Dataset entries -
★ ★ ★ ★ ★

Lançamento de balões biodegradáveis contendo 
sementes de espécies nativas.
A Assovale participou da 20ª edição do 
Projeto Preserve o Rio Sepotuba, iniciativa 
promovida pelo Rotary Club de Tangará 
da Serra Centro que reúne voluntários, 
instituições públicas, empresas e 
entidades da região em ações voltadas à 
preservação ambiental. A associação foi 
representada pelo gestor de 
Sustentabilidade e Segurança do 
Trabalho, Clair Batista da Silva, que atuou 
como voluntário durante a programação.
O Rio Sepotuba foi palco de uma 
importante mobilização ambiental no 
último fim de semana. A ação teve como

★ ★ ★ ★ ★

WHAT IS REQUIRED -
Retype the lines from the one containing "Trabalho, Clair Batista da Silva, que atuou" to the last line above. Change nothing and include no others.

SOLUTION -
Trabalho, Clair Batista da Silva, que atuou 
como voluntário durante a programação.
O Rio Sepotuba foi palco de uma 
importante mobilização ambiental no 
último fim de semana. A ação teve como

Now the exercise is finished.